What is expected:
Print the whole listing below again, exactly as given.

:: Provided material ::

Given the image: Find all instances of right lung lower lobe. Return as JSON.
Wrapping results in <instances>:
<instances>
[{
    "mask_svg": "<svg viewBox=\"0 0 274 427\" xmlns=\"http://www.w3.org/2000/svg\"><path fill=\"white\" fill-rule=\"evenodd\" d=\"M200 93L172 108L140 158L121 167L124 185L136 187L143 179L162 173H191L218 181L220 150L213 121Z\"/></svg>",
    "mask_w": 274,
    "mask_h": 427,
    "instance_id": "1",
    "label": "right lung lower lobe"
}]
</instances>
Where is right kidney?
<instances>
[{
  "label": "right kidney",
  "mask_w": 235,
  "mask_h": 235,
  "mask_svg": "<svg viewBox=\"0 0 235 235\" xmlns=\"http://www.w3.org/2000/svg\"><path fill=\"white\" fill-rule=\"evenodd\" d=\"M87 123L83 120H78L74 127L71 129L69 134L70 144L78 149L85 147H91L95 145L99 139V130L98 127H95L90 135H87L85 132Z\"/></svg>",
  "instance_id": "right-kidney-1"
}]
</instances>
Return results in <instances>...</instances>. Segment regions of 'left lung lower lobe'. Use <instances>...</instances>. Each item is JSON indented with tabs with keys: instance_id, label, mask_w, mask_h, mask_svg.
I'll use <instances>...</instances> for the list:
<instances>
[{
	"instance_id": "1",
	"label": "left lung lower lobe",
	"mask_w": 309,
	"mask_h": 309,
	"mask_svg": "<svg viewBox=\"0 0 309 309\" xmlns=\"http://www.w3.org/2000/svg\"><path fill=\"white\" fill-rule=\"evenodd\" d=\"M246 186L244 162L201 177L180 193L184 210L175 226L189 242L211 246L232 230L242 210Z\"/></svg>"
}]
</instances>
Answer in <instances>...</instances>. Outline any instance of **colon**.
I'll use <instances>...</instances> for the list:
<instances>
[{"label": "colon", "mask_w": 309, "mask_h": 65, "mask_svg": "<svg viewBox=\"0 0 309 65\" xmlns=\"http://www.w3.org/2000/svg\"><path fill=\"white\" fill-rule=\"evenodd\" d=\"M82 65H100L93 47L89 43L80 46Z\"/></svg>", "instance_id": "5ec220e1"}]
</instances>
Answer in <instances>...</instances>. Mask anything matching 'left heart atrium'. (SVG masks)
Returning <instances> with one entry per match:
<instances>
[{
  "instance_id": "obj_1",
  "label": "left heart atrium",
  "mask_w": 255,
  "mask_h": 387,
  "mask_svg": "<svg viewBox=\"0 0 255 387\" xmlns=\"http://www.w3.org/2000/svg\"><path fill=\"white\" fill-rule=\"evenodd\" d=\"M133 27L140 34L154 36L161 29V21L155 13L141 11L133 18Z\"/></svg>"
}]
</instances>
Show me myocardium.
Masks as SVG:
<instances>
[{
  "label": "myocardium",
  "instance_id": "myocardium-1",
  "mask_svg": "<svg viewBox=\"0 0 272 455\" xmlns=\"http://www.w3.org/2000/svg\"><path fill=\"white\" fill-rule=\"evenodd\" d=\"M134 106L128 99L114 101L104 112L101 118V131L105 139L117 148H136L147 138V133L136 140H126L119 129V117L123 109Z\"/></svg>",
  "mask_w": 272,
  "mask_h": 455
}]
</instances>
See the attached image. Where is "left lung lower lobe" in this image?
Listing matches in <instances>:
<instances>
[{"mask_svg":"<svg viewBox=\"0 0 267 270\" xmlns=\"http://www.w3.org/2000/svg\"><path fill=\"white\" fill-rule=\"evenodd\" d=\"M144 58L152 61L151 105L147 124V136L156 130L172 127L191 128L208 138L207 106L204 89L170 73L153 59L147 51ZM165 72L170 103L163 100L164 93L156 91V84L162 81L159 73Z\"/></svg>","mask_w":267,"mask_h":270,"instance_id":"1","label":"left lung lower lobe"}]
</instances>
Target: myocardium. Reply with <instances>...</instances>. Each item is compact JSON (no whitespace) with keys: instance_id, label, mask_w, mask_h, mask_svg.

:::

Result of this task:
Given the image: Find all instances of right lung lower lobe. Return as JSON.
Wrapping results in <instances>:
<instances>
[{
    "mask_svg": "<svg viewBox=\"0 0 274 427\" xmlns=\"http://www.w3.org/2000/svg\"><path fill=\"white\" fill-rule=\"evenodd\" d=\"M200 93L172 108L140 158L121 167L124 185L136 187L143 179L162 173H191L218 181L220 150L213 121Z\"/></svg>",
    "mask_w": 274,
    "mask_h": 427,
    "instance_id": "1",
    "label": "right lung lower lobe"
}]
</instances>
Where is right kidney?
<instances>
[{
  "label": "right kidney",
  "mask_w": 235,
  "mask_h": 235,
  "mask_svg": "<svg viewBox=\"0 0 235 235\" xmlns=\"http://www.w3.org/2000/svg\"><path fill=\"white\" fill-rule=\"evenodd\" d=\"M87 123L83 120H78L74 127L71 129L69 134L70 144L78 149L85 147H91L95 145L99 139V130L98 127H95L90 135H87L85 132Z\"/></svg>",
  "instance_id": "right-kidney-1"
}]
</instances>
Return results in <instances>...</instances>. Segment regions of 'left lung lower lobe'. Use <instances>...</instances>. Each item is JSON indented with tabs with keys: instance_id, label, mask_w, mask_h, mask_svg.
I'll use <instances>...</instances> for the list:
<instances>
[{
	"instance_id": "1",
	"label": "left lung lower lobe",
	"mask_w": 309,
	"mask_h": 309,
	"mask_svg": "<svg viewBox=\"0 0 309 309\" xmlns=\"http://www.w3.org/2000/svg\"><path fill=\"white\" fill-rule=\"evenodd\" d=\"M246 186L244 162L201 177L180 193L184 210L175 226L189 242L211 246L232 230L242 210Z\"/></svg>"
}]
</instances>
Answer in <instances>...</instances>. Outline any instance of **colon**.
I'll use <instances>...</instances> for the list:
<instances>
[{"label": "colon", "mask_w": 309, "mask_h": 65, "mask_svg": "<svg viewBox=\"0 0 309 65\" xmlns=\"http://www.w3.org/2000/svg\"><path fill=\"white\" fill-rule=\"evenodd\" d=\"M82 65H100L93 47L89 43L80 46Z\"/></svg>", "instance_id": "5ec220e1"}]
</instances>
Answer in <instances>...</instances>. Mask anything matching 'left heart atrium'. (SVG masks)
Returning <instances> with one entry per match:
<instances>
[{
  "instance_id": "obj_1",
  "label": "left heart atrium",
  "mask_w": 255,
  "mask_h": 387,
  "mask_svg": "<svg viewBox=\"0 0 255 387\" xmlns=\"http://www.w3.org/2000/svg\"><path fill=\"white\" fill-rule=\"evenodd\" d=\"M133 27L140 34L154 36L161 29V21L155 13L141 11L133 18Z\"/></svg>"
}]
</instances>
Show me myocardium.
Masks as SVG:
<instances>
[{
  "label": "myocardium",
  "instance_id": "myocardium-1",
  "mask_svg": "<svg viewBox=\"0 0 272 455\" xmlns=\"http://www.w3.org/2000/svg\"><path fill=\"white\" fill-rule=\"evenodd\" d=\"M134 106L128 99L114 101L104 112L101 118V131L105 139L117 148H136L147 138V133L136 140H126L119 129V117L123 109Z\"/></svg>",
  "mask_w": 272,
  "mask_h": 455
}]
</instances>
See the attached image. Where is "left lung lower lobe" in this image?
Listing matches in <instances>:
<instances>
[{"mask_svg":"<svg viewBox=\"0 0 267 270\" xmlns=\"http://www.w3.org/2000/svg\"><path fill=\"white\" fill-rule=\"evenodd\" d=\"M144 58L152 61L151 105L147 124V136L156 130L172 127L191 128L208 138L207 106L204 89L170 73L153 59L147 51ZM165 72L170 103L163 100L164 93L156 91V84L162 81L159 73Z\"/></svg>","mask_w":267,"mask_h":270,"instance_id":"1","label":"left lung lower lobe"}]
</instances>
Target: myocardium. Reply with <instances>...</instances>. Each item is compact JSON (no whitespace) with keys: instance_id, label, mask_w, mask_h, mask_svg.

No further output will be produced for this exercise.